Before matching, the MusicXML files were converted to MIDI format using the partitura library (Cancino‑ Chacón et al., 2022) with the following refinements:

Dynamics and Tempo: the <sound> tags and dynamics attributes for notes are processed to embed performance direction markings for dynamics and tempo directly into the note velocities and tempo changes of the score MIDI file.
Ornaments: trills and mordents are unrolled based on the invisible notes available in MusicXML (<cue/> or print‑object=‘‘no''). The base visible ornament note is removed to avoid overlapping note events.
Grace Notes: acciaccatura and appoggiatura notes are expanded based on the definitions. Acciaccatura notes appear as a sequence of 32nd notes before the beat. Appoggiatura notes steal the duration of the main note.
Repeats: for scores with repeats, two versions are created: a maximal version with all repeats unfolded and a minimal version with each repeat played only once (suffix _mini in the file name).

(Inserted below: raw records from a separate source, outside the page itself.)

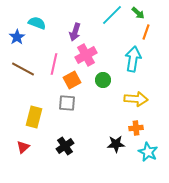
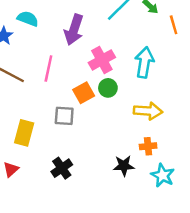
purple arrow: (75, 32) -> (74, 30), size x1.4
orange line: (146, 32) -> (174, 25), moved, turned -35
pink cross: (86, 55) -> (102, 60), moved
orange square: (72, 80) -> (84, 93), moved

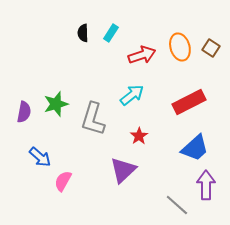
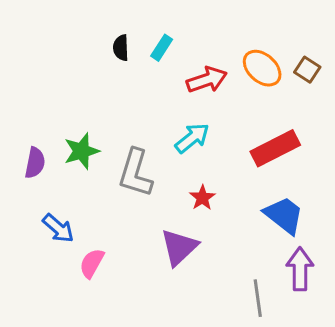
orange ellipse: (180, 47) -> (262, 68), turned -32
blue trapezoid: (195, 148) -> (284, 215), turned -100
gray line: (177, 205) -> (258, 298), turned 40

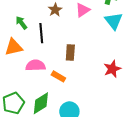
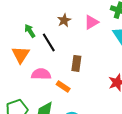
black line: (41, 33) -> (49, 42), turned -30
orange triangle: (14, 47) -> (21, 55), turned -48

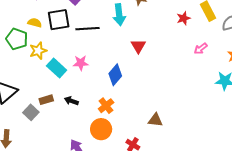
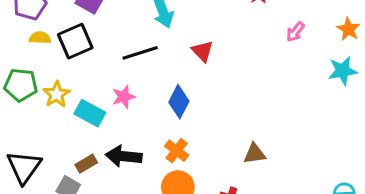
yellow semicircle: (35, 23) -> (40, 38), moved
black line: (87, 29) -> (140, 53), moved
black arrow: (71, 101) -> (124, 156), size x1.6

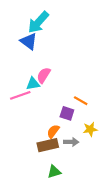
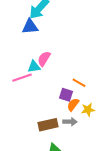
blue triangle: (29, 41) -> (30, 27), turned -42
orange semicircle: (53, 131) -> (73, 105), moved

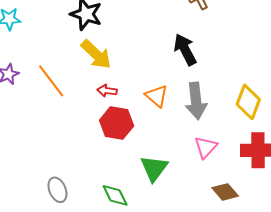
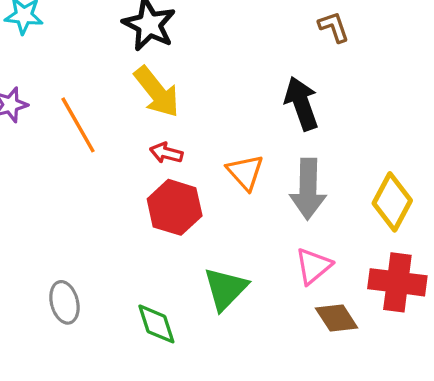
brown diamond: (225, 192) -> (337, 318), moved

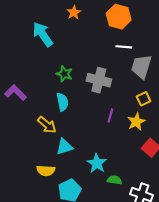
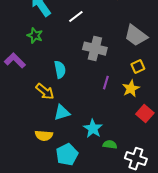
white line: (124, 47) -> (76, 17), moved, turned -42
gray trapezoid: (141, 67) -> (136, 36), turned -70
green star: (64, 74) -> (35, 36), moved

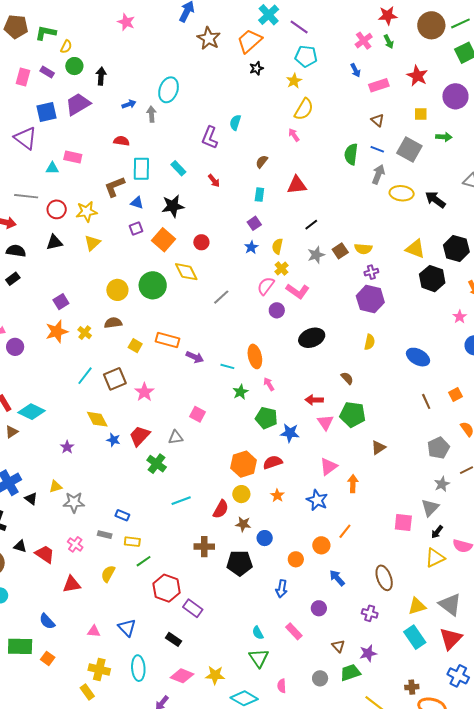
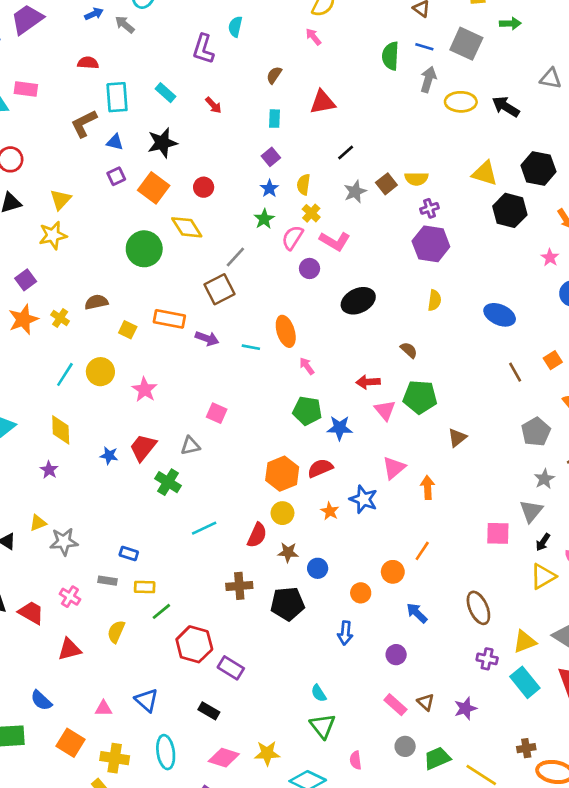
gray arrow: (152, 114) -> (125, 25), turned -42
yellow star: (87, 212) -> (53, 235), moved
yellow circle: (117, 290) -> (100, 372), moved
brown square: (115, 379) -> (220, 289), moved
green star: (240, 392) -> (264, 219), moved
yellow diamond: (97, 419) -> (61, 430), moved, turned 30
blue star: (317, 500) -> (364, 499), moved
purple cross: (370, 613) -> (487, 659), moved
pink rectangle: (294, 631) -> (395, 705), moved
orange square: (48, 658) -> (71, 743), moved, size x1.5
green trapezoid: (350, 673) -> (437, 758), moved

These changes ensure fair consideration of score structure and performance‑specific elements in MIDI score files. To simplify the management of the created dataset, the full set of possible repeat structures in the scores was not considered.

3.2.2 Candidate pair selection

To avoid a brute‑force comparison of all files, a filtering step to identify a smaller set of candidate pairs is performed. A score is paired with a performance if they meet the following criteria:

Composer: the composer names, extracted from file paths or metadata tags, match;
Note Count: the note ratio $R_{n}$ falls within a plausible range of close length: $0.75 \leq R_{n} \leq 1.33$ ; and
Keywords: if available, the catalog numbers, and key/scale information within the titles match.

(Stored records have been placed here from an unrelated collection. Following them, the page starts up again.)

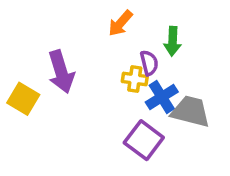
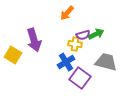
green arrow: (173, 41) -> (96, 34), moved, turned -119
purple semicircle: (149, 63) -> (83, 35), turned 88
blue cross: (162, 97) -> (66, 62), moved

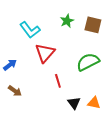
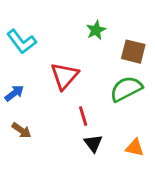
brown square: (93, 25) -> (133, 52), moved
cyan L-shape: (30, 30) -> (21, 42), moved
black triangle: (74, 103) -> (93, 143), moved

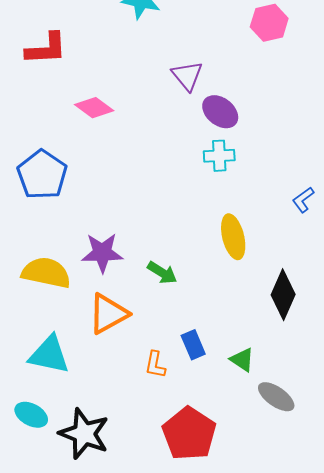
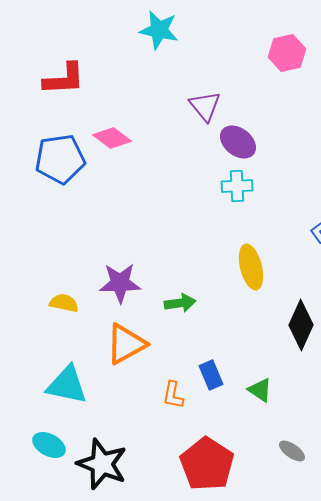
blue pentagon: (42, 175) -> (60, 159), moved, turned 30
yellow semicircle: (46, 273) -> (64, 303), size x0.6
green arrow: (162, 273) -> (180, 303), turned -40
gray ellipse: (276, 397) -> (292, 451), moved, size x0.7

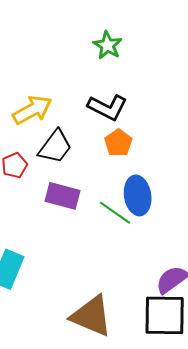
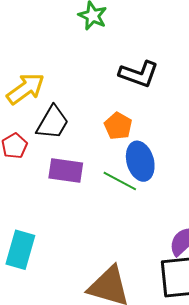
black L-shape: (107, 107) -> (139, 74), moved
orange pentagon: (118, 143) -> (118, 126), moved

This pre‑filtering enables efficient application of computationally intensive, alignment‑based verification.

3.2.3 Note alignment and verification

For the final step, note‑level alignments for candidate pairs were computed using the DualDTWNoteMatcher from Parangonar (Peter, 2023). The underlying dynamic time warping (DTW) implementation was optimized using Numba's just‑in‑time (JIT) compilation (Lam et al., 2015). The optimized version works, on average, 12 times faster on the ASAP dataset. This optimization was essential for performing millions of pairwise alignments within a reasonable timeframe.

A candidate pair is considered a definitive match if the alignment achieves $R_{a} > 0.7$ (more than 70% of score notes matched to the performance). This threshold was chosen empirically to ensure a global overlap between the sequences with close score and performed repeat structures. Unmatched notes may correspond to omitted repeats, transcription errors, or specific interpretations. These data are still valuable for performance‑only applications, including large‑scale pre‑training.

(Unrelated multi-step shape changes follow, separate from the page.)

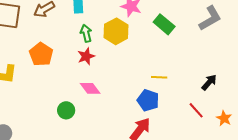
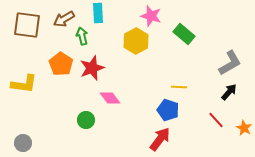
gray L-shape: (210, 18) -> (230, 63), moved
green arrow: (86, 33) -> (82, 36), moved
red star: (86, 56) -> (92, 68), moved, size x1.4

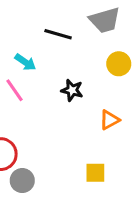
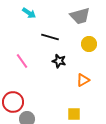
black line: (58, 34) -> (50, 37), moved
cyan arrow: (25, 62) -> (29, 13), moved

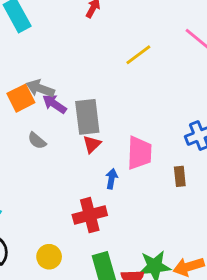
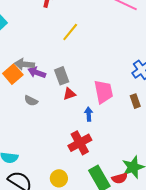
yellow line: (138, 55) -> (70, 32), moved
gray rectangle: (87, 117) -> (62, 76), size x0.7
red triangle: (92, 144) -> (69, 94), turned 40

Performances that fail to align with the maximal unfolded score are matched to the minimal one, increasing data retention. The exact repeat structure of the performances is not detected. For trills, the number of notes may differ between performances and scores. However, unrollment of trills in the score MIDI yields a higher alignment recall than aligning multiple performed notes to a single base trill note.

Alignments are stored in compressed .npz files compatible with the original MIDI files. Each file contains arrays describing the attributes of the aligned score and performance notes: indices, pitches, and onset/offset times. Insertions and deletions are represented by the sentinel value −1 for missing attributes.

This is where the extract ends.